New Study Sheds Light on Oceanic Dark Matter

Ocean Water Surface Sunshine

The new findings suggest that marine microbes use photosynthesis.

Photosynthesis is used by marine bacteria to take in carbon dioxide. 

Scientists may be able to determine whether or not ocean bacteria are involved in the global carbon cycle by determining whether or not marine microbes use photosynthesis, which is the process of using sunlight to convert carbon dioxide and water into energy.

The majority of marine microbes, however, remain largely unstudied since they do not grow in lab settings, which restricts the scientific community’s understanding of whether these species engage in photosynthesis.
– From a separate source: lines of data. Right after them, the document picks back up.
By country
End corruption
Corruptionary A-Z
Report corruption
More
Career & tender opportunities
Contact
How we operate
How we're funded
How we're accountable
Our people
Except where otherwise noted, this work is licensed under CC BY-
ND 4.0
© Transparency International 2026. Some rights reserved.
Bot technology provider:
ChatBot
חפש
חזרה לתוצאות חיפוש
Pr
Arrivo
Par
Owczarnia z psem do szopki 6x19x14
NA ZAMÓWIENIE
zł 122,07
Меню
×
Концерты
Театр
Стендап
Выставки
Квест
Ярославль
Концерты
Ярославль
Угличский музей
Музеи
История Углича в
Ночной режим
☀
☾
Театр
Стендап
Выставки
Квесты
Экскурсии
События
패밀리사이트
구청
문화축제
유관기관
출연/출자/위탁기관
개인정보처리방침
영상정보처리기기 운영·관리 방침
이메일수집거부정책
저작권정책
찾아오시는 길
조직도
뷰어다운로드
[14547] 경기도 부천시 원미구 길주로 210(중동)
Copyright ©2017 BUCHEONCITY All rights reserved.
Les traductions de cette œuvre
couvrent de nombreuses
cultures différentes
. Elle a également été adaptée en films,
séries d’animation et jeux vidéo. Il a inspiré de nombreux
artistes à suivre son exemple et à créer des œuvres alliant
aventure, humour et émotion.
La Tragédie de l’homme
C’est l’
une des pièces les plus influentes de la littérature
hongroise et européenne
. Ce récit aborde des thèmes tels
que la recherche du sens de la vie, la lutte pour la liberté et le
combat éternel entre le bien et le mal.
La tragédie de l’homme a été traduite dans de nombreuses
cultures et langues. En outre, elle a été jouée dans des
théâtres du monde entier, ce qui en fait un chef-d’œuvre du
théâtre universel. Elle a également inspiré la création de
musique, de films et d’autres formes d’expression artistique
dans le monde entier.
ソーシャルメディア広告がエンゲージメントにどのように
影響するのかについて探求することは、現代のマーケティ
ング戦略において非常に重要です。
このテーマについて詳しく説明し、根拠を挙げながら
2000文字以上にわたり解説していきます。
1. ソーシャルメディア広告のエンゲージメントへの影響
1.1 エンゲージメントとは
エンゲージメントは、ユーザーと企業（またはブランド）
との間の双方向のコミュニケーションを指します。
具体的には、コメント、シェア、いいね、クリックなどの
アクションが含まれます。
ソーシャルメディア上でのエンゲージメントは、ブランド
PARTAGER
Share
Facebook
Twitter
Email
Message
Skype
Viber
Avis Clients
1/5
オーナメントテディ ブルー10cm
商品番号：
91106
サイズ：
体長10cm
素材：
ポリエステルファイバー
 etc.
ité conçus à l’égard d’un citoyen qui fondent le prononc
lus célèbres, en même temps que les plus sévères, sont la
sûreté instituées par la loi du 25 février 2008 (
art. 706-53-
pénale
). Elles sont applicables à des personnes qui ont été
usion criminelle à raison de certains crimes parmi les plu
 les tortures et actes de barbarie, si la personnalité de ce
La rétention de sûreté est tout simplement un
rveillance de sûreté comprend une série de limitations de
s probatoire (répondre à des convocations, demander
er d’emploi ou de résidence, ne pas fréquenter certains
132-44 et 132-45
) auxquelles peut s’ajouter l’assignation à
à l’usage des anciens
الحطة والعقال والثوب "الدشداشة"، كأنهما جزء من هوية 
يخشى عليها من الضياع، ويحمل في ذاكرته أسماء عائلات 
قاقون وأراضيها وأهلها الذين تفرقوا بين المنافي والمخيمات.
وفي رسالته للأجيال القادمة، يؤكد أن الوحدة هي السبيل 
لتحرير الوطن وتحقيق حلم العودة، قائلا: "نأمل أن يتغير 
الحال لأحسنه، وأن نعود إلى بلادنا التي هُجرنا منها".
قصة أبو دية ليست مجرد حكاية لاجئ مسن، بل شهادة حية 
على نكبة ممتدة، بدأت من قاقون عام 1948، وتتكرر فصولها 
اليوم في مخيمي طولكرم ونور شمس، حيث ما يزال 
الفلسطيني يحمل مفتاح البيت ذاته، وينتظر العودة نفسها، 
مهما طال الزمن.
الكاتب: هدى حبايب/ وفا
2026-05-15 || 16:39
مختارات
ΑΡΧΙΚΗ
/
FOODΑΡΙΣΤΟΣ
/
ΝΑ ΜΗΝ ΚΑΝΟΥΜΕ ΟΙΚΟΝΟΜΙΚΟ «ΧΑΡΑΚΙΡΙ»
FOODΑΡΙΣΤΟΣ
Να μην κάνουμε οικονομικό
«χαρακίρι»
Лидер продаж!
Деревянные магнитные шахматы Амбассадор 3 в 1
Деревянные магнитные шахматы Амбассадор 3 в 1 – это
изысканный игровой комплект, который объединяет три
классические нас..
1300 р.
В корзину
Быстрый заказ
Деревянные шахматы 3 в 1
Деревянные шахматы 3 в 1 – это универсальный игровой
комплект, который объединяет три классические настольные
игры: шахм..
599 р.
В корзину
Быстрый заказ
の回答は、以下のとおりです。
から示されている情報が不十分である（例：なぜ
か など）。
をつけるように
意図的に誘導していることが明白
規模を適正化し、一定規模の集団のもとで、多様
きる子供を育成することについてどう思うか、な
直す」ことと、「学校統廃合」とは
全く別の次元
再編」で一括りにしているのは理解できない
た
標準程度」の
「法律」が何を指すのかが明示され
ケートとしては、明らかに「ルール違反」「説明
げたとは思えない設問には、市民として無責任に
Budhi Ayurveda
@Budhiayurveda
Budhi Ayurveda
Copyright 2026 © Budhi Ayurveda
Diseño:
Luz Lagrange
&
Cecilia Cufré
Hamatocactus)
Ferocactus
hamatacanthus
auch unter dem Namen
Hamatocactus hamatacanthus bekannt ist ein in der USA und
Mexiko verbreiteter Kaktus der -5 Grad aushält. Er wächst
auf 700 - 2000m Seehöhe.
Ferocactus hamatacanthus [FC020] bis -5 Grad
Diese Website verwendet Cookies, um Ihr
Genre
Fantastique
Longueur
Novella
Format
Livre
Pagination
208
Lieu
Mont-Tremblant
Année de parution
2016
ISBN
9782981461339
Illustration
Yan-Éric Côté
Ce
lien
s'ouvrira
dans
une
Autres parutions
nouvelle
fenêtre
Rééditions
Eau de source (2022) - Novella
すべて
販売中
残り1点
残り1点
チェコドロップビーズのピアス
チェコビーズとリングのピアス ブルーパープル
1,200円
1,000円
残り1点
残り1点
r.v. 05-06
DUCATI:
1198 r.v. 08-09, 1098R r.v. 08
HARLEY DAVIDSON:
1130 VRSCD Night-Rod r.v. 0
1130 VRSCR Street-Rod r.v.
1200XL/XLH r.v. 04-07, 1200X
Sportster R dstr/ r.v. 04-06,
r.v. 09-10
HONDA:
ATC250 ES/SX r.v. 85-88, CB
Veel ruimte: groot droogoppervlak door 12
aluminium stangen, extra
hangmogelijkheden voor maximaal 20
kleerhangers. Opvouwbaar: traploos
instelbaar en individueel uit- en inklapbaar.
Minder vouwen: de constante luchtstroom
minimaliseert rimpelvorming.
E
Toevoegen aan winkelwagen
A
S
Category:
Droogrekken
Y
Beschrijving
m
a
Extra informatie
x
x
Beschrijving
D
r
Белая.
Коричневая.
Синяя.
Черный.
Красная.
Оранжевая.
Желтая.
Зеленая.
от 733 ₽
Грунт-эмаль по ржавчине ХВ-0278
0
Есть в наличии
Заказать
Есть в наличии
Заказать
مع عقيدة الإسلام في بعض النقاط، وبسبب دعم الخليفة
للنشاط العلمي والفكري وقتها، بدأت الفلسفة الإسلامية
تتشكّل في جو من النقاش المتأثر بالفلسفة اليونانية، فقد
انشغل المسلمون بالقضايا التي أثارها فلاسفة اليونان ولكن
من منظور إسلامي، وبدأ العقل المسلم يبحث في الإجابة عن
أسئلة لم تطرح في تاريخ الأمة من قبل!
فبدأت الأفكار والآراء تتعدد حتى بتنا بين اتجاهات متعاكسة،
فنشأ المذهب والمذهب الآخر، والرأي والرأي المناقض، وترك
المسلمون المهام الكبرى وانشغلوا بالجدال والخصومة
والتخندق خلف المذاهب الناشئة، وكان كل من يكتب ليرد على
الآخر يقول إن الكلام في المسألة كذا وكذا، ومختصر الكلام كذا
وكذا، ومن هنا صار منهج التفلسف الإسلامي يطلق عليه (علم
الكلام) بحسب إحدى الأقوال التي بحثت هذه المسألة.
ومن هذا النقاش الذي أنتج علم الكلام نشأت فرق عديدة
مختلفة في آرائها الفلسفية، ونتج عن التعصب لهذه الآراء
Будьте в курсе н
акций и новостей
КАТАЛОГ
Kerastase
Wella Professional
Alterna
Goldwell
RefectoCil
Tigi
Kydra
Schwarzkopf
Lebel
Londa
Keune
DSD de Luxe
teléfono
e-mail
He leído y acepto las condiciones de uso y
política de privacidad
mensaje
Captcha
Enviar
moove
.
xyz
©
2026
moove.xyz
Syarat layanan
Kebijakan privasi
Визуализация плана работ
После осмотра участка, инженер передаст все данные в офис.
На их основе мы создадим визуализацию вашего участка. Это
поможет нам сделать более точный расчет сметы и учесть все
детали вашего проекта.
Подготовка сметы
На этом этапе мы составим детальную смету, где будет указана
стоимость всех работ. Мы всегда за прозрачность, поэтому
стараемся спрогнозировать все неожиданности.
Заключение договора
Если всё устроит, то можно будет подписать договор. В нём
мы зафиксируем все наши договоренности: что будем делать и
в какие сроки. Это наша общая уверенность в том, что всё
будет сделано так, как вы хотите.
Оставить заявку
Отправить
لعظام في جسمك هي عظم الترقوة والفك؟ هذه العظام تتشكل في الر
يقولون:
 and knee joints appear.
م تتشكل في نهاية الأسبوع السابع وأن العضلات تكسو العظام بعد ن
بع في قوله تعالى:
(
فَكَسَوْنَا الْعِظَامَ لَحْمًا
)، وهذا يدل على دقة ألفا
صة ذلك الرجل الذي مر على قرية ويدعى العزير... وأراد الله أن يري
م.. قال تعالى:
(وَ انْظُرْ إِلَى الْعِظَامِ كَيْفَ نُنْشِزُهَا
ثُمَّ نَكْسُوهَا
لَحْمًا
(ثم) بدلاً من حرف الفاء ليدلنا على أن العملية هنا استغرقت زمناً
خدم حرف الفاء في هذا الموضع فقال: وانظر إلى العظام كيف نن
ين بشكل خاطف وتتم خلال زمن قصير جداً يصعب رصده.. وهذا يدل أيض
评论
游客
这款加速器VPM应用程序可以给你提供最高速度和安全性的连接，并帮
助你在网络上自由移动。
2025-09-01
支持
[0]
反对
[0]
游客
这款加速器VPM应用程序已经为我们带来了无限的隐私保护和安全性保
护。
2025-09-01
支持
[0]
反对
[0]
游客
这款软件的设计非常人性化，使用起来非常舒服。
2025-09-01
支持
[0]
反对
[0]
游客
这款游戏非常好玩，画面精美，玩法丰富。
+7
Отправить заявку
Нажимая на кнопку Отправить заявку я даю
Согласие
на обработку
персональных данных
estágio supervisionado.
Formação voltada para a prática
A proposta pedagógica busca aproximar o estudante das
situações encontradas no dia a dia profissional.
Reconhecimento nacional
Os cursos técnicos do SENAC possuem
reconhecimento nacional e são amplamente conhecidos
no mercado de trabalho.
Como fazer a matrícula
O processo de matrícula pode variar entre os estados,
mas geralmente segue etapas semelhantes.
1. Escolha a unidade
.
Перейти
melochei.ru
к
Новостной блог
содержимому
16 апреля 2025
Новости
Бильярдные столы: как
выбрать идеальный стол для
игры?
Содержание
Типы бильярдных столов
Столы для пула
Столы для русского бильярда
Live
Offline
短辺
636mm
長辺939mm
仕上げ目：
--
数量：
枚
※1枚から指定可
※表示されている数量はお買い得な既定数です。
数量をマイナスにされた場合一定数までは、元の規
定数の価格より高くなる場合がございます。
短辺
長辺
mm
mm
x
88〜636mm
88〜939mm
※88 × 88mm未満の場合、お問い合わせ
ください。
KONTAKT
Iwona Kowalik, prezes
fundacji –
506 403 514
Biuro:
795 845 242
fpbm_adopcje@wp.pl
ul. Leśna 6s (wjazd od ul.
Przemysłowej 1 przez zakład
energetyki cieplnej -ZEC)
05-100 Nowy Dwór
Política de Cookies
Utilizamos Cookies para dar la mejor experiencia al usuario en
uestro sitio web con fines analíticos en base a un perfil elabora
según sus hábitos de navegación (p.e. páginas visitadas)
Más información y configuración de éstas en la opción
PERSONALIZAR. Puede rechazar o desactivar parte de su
Using a Raman spectroscopy technique, scientists from the Qingdao Institute of Bioenergy and Bioprocess Technology (QIBEBT) of the Chinese Academy of Sciences (CAS) have directly identified carbon-dioxide-fixing cells or cells that take in CO2, from seawater. This finding suggests that the bacteria do engage in photosynthesis.

Their findings were recently published in the journal BioDesign Research.

CO2 Fixing Bacteria in the Ocean

Not-yet-cultured CO2-fixing bacteria are sorted by Raman-activated Gravity-driven Encapsulation (RAGE) technology at a single-cell resolution according to Raman shifts, and the subsequent single-cell sequencing discovered a rhodopsin-based light-driven proton pump in target cells. Credit: Liu Yang

Chlorophyll-based photosynthesis is a well-known light-harvesting system for CO2 fixation. Photosynthesis based on a type of protein known as proteorhodopsin, or PR, has been reported to fix CO2 in the presence of light. Subsequently, certain types of CO2 fixation in marine bacteria have been reported.

“PR-containing bacteria could be the most abundant, and microbial rhodopsins, another type of protein, could largely contribute to solar energy harvesting in the oceans. However, it is still elusive whether PR-containing bacteria in natural conditions can fix CO2,” said co-first author Jing Xiaoyan, senior engineer at the Single-Cell Center of QIBEBT.

The researchers first identified CO2-fixing cells from seawater taken from the euphotic zone — or uppermost zone of the ocean, which is exposed to sunlight — of China’s Yellow Sea by tracking their intake of a compound C-bicarbonate. The researchers did this by using single-cell Raman spectra (SCRS), a technique used to study molecules.

“Then we used a technique called Raman-activated Gravity-driven Encapsulation, or RAGE, to isolate target cells of Pelagibacter, the bacteria we studied, which is a member of the bacteria group SAR11,” said co-first author Xu Teng, postdoctoral at Single-Cell Center of QIBEBT. The researchers amplified the genomes of these isolated Pelagibacter single-cells and sequenced each cell.

“Employing an improved Raman-activated cell sorting technique that sorts and sequences microbiome at precisely one-cell resolution, we reveal that uncultured Pelagibacter spp., one of the most abundant SAR11 marine bacteria, can use light-powered metabolism for CO2 fixation in seawater and thus contribute to global carbon cycling,” said co-first author GongYanhai, an assistant research fellow at Single-Cell Center of QIBEBT.

“This study demonstrates that RAGE-mediated analysis of a single-cell genome can establish a reliable link between the phenotype and genotype of uncultured bacteria in the ocean, which solves a basic problem and paves the way for function-based dissection of the ‘biological dark matter’ in the environment,” said co-corresponding author Prof. HUANG Wei from the University of Oxford.

“Further investigations could be extended to other seawater samples from different depths and regions,” said Prof. Xu Jian from the Single-Cell Center of QIBEBT. “Also, it is worthwhile to integrate and apply both SCRS and one-cell transcriptomic techniques for further studies on CO2-fixing microbes.”

Reference: “Revealing CO2-Fixing SAR11 Bacteria in the Ocean by Raman-Based Single-Cell Metabolic Profiling and Genomics” by Xiaoyan Jing, Yanhai Gong, Teng Xu, Paul A. Davison, Craig MacGregor-Chatwin, C. Neil Hunter, La Xu, Yu Meng, Yuetong Ji, Bo Ma, Jian Xu and Wei E. Huang, 21 October 2022, BioDesign Research.